Saved entries

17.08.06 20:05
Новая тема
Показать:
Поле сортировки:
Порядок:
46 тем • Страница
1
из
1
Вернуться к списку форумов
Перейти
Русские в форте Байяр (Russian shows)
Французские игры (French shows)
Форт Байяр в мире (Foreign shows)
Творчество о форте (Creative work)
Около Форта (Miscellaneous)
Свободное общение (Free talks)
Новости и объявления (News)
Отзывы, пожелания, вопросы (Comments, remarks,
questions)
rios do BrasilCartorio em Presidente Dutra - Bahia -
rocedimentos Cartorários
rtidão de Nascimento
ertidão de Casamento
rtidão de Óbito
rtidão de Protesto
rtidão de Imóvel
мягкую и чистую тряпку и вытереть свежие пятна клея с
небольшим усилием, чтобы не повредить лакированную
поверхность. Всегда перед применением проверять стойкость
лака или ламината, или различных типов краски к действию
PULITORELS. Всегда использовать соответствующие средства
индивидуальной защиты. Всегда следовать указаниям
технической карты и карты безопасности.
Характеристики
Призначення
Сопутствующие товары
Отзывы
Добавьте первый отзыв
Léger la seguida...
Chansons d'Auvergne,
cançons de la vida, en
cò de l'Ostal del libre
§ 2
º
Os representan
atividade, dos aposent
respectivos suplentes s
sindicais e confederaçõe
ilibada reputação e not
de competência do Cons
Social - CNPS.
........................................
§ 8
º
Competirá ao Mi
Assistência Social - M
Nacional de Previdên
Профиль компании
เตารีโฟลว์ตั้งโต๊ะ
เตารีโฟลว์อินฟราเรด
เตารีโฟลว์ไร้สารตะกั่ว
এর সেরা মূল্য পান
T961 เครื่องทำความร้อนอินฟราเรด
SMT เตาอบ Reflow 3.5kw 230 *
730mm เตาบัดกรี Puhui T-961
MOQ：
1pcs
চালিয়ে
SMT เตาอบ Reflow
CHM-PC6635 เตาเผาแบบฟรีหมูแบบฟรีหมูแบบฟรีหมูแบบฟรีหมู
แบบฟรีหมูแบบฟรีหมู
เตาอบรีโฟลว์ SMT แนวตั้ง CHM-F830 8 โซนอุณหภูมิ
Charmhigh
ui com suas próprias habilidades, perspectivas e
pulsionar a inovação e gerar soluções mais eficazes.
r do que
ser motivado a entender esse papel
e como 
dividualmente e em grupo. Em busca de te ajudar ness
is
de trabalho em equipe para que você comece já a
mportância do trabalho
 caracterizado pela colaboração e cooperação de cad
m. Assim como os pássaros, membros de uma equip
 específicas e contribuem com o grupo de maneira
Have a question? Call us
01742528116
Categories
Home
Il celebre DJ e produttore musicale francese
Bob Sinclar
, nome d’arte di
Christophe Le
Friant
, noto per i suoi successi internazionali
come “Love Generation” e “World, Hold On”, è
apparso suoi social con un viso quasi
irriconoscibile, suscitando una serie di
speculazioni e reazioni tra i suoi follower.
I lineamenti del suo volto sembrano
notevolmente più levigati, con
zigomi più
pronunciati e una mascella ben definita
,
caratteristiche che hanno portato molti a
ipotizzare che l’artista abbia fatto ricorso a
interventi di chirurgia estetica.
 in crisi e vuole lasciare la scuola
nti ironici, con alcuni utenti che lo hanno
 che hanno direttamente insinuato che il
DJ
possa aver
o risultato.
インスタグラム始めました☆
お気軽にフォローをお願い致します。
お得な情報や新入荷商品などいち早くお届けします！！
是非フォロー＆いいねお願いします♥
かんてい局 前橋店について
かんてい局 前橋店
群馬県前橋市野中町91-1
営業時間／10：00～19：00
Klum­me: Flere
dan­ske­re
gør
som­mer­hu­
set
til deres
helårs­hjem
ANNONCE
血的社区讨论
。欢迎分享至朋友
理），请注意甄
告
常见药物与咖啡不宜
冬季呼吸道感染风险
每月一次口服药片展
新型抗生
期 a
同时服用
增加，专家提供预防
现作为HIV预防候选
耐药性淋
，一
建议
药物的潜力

Brief: Return each line from the data where the string "grupo" can be found.

Completed task:
dividualmente e em grupo. Em busca de te ajudar ness
 específicas e contribuem com o grupo de maneira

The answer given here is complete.